Ogwu noted that parents were at fault in most rape cases, stating that those who committed rape were well-known to parents.
She said, “At times, parents are to blame for this act because some of them don’t have time for their children. I wouldn’t know why a parent, especially a mother, would leave their daughter alone and go out. In most cases, people who rape are close to the family–uncles, home tutors, drivers, gatemen, security men, neighbours, and so on.
“We are to take care of our children, and nobody can take care of them as we do; when we leave them alone, they become preys in the hands of rapists. Nowhere is safe now. Even the creches. We need to try as much as possible to watch over our young ones.’’

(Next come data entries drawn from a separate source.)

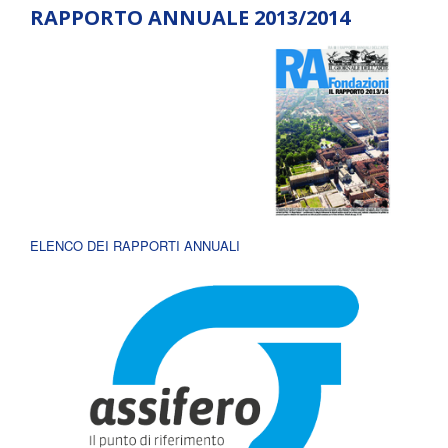
RAPPORTO ANNUALE 2013/2014
ELENCO DEI RAPPORTI ANNUALI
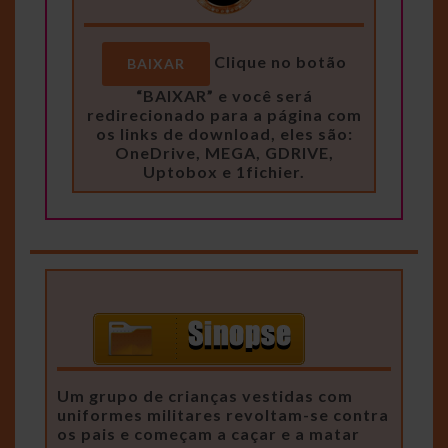
Clique no botão
BAIXAR
“BAIXAR” e você será
redirecionado para a página com
os links de download, eles são:
OneDrive, MEGA, GDRIVE,
Uptobox e 1fichier.
Um grupo de crianças vestidas com
uniformes militares revoltam-se contra
os pais e começam a caçar e a matar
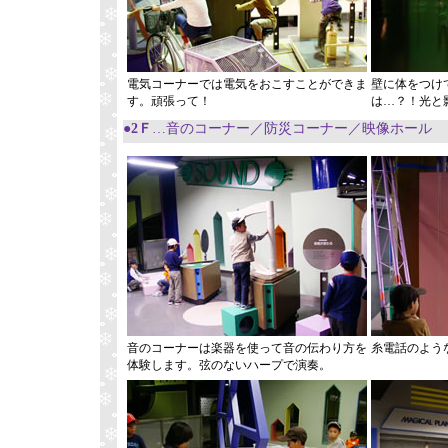
電気コーナーでは電気をおこすことができま
壁に体をつけ
す。頑張って！
は…？！光と
●2Ｆ
…音のコーナー／防災コーナー／映像ホール
音のコーナーは楽器を使って音の伝わり方を
糸電話のよう
体験します。弦のないハープで演奏。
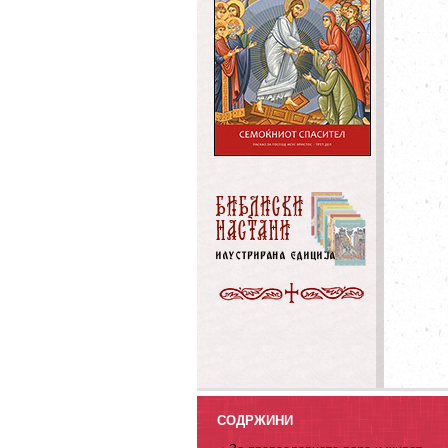
СОДРЖИНИ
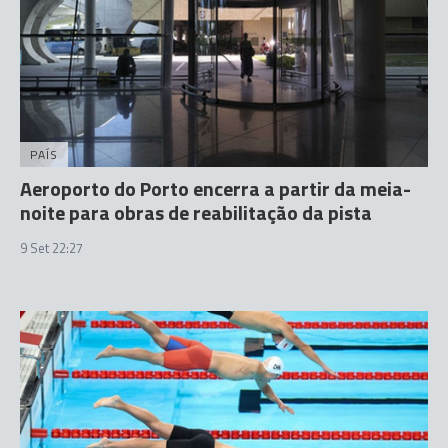
PAÍS
Aeroporto do Porto encerra a partir da meia-
noite para obras de reabilitação da pista
9 Set 22:27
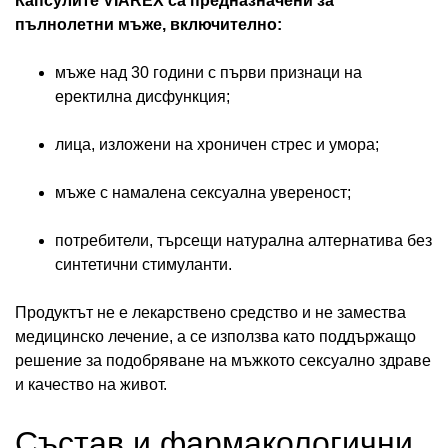
Капсулите VIAREX са предназначени за
пълнолетни мъже, включително:
мъже над 30 години с първи признаци на
еректилна дисфункция;
лица, изложени на хроничен стрес и умора;
мъже с намалена сексуална увереност;
потребители, търсещи натурална алтернатива без
синтетични стимуланти.
Продуктът не е лекарствено средство и не замества
медицинско лечение, а се използва като поддържащо
решение за подобряване на мъжкото сексуално здраве
и качество на живот.
Състав и фармакологични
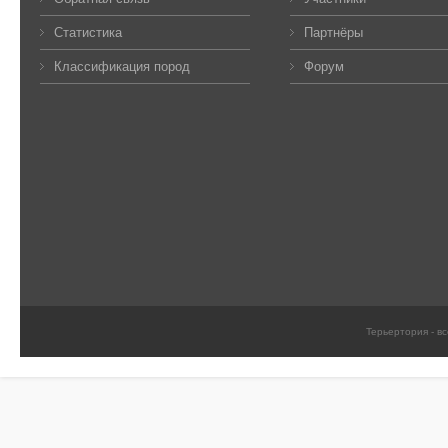
Статистика
Партнёры
Классификация пород
Форум
Терьертория - в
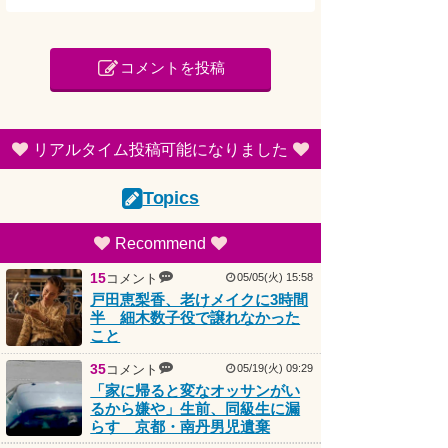
コメントを投稿
リアルタイム投稿可能になりました
Topics
Recommend
15
コメント
05/05(火) 15:58
戸田恵梨香、老けメイクに3時間
半 細木数子役で譲れなかった
こと
35
コメント
05/19(火) 09:29
「家に帰ると変なオッサンがい
るから嫌や」生前、同級生に漏
らす 京都・南丹男児遺棄
15
コメント
05/04(月) 14:28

Ogwu also said more awareness should be created on protecting children at schools and other places.
“We also have some elderly females who abuse young boys. The authorities in schools, churches, mosques, etc must take more steps to protect our children,” she said.
She further opined that the law was not strict enough to deter rapists.
She said, “We need stricter laws on rape. Our laws have not been strong enough and that is why rapists think they can commit such acts and still walk freely on the streets. When a scapegoat is made of one of them, the rest will not do it again. If I were to make a law for rapists, I would say their manhood should be cut off. Rapists sometimes make the excuse that it is because of the way a lady dresses. What about babies being raped? Our laws should be reviewed concerning sexual assault in Nigeria.”